Skeptics know that people of earlier times used religion to explain things beyond their understanding, that modern science often holds the answer to. Stories of wonder can turn into legend over time, exaggerated and inaccurate. But four well-known Eucharistic miracles have been documented in just the last twenty-three years, and some are ongoing. Thus far, modern science has been unable to provide an explanation for these events, prompting Catholic bishops to describe these events as supernatural in origin.

  1. In 2014, in Legnica, Poland, a consecrated host was revealed to contain heart muscle, including marks that indicated cardiac distress.
  2. In 2008, in Sokólka, Poland, another host was dissolved in water and turned to blood. The molecular structure of human heart tissue was interwoven around the area of the blood stain in a way that scientists have been unable to reproduce.
  3. In 2006, in Tixtla, Mexico, a host was tested three months after showing red markings. The tests confirmed the presence of live heart tissue.
  4. In 2001, in Chirattakonam, India, a priest revealed the blessed host for Adoration. He and others in the room noticed three red dots. Over the next week, the red dots expanded into an image—one that looks suspiciously like a depiction of Christ.

All of these phenomena occurred more recently than Y2K, more recently than the advent of the camera phone, and more recently than “google” became a verb. They are not old wives’ tales or legends from long ago; they are well-documented situations with verifiable facts and physical evidence.
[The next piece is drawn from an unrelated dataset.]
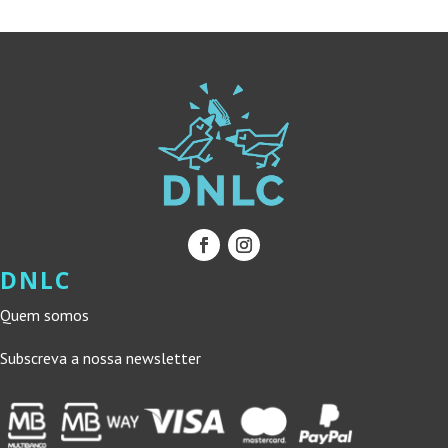
DNLC
Quem somos
Subscreva a nossa newsletter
These Eucharistic anomalies have been studied thoroughly, with advanced technology, and in blind studies (where the scientists analyzing the specimen have not been informed what the specimen is or where it came from).

In each of the aforementioned situations (and in others from earlier times that have also been investigated), scientists found that the specimens contained human DNA, human blood (AB blood type in every one), and tissue from the left ventricle of an inflamed, distressed human heart. It shouldn’t be possible. And yet . . . it is so.

After uncovering all of the explanations for these crazed Catholics, I’ll admit that this is not a lazy belief system. In fact, after exploring these different angles of understanding the Eucharist, I am tempted to say the alternative belief is lazy, conveniently wrapping an entire belief system with a neat metaphorical bow on top that also happens to be socially acceptable.

Cannibalism is certainly a striking allegation, but now it seems Catholics might be up to something far more incredible: physically encountering the divine.